**Aim of the exercise**
Start the copy at the line holding "At what (x,y)" and continue it exactly through the last line of the entries, leaving out pictures and anything else.

**Available data**
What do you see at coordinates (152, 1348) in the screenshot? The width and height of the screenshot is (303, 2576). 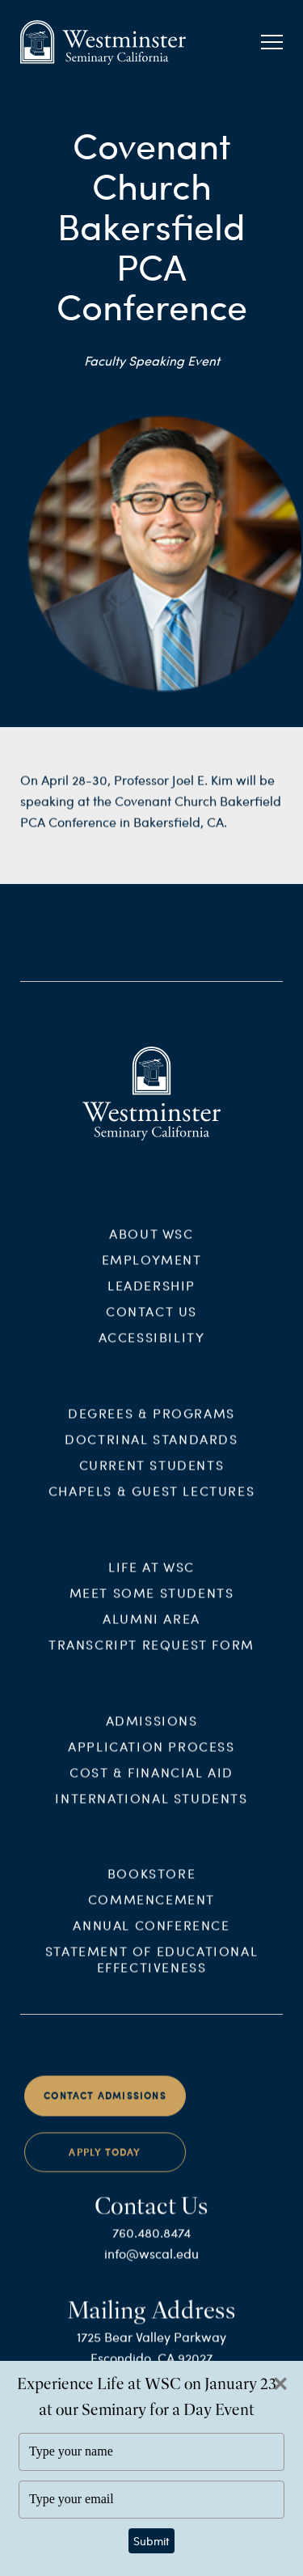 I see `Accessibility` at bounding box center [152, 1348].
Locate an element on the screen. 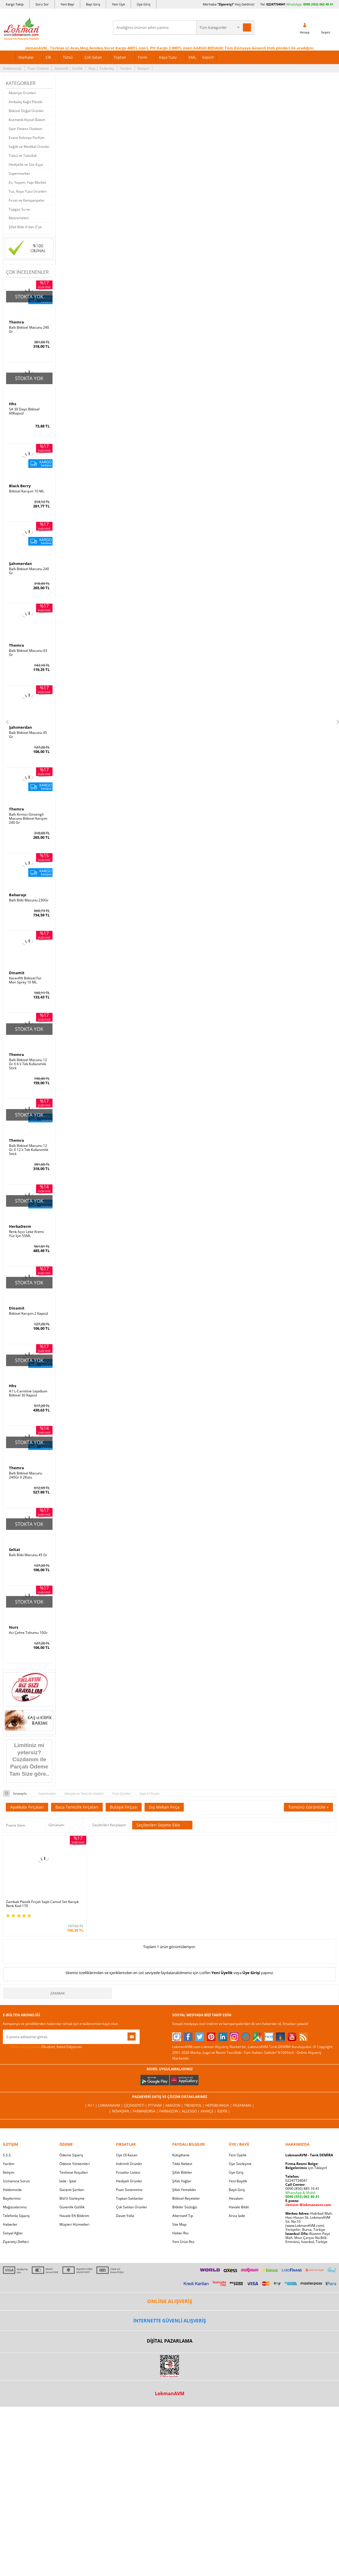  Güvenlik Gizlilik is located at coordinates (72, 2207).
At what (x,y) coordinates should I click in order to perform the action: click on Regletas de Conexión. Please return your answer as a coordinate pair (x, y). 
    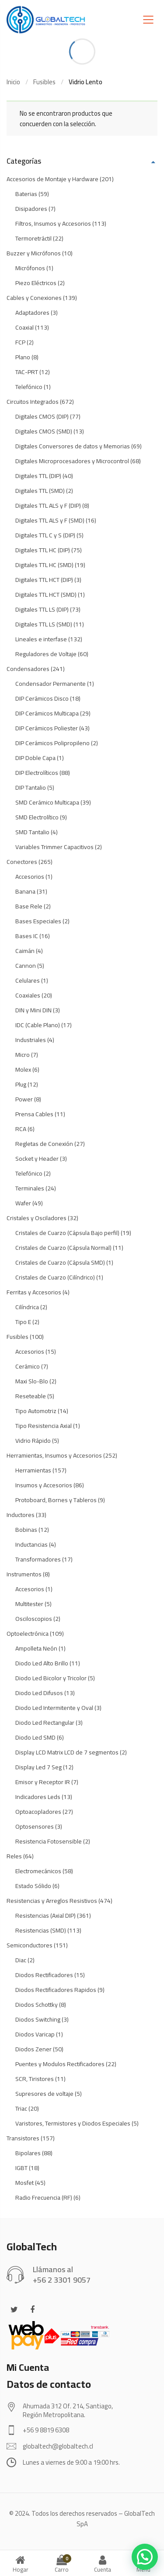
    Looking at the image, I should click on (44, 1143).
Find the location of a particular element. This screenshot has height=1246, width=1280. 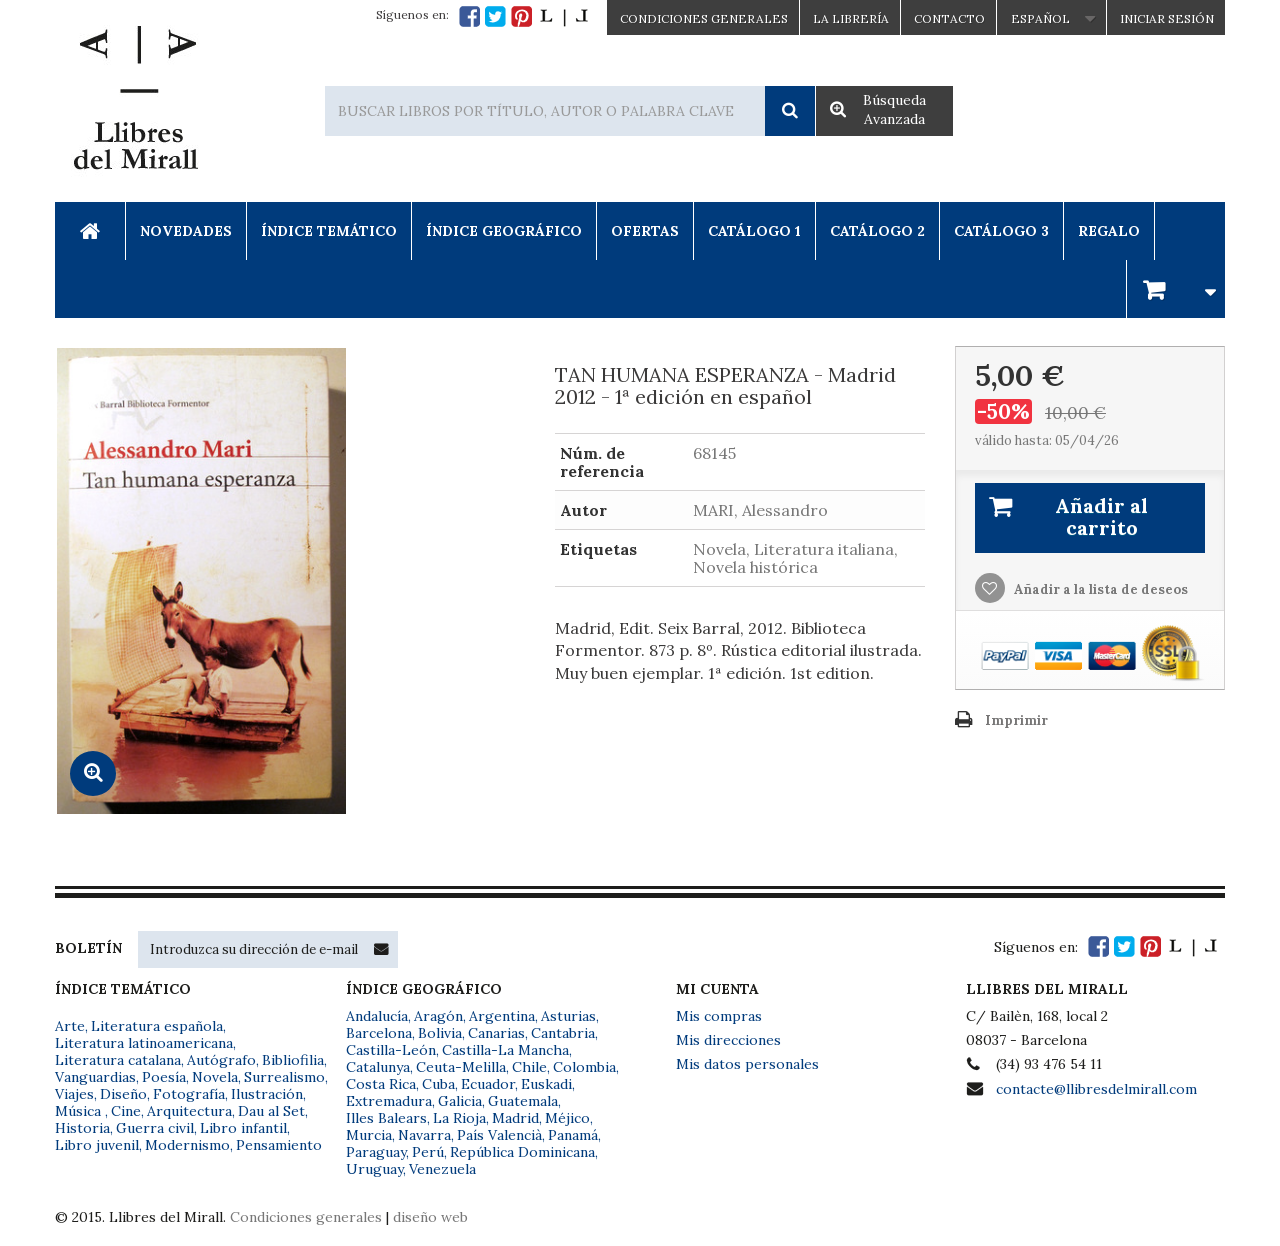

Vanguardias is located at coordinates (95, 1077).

**Written response**
At what (x,y) coordinates should I click in order to perform the action: click on Regletas de Conexión. Please return your answer as a coordinate pair (x, y). 
    Looking at the image, I should click on (44, 1143).
Find the location of a particular element. This screenshot has height=1246, width=1280. 

Vanguardias is located at coordinates (95, 1077).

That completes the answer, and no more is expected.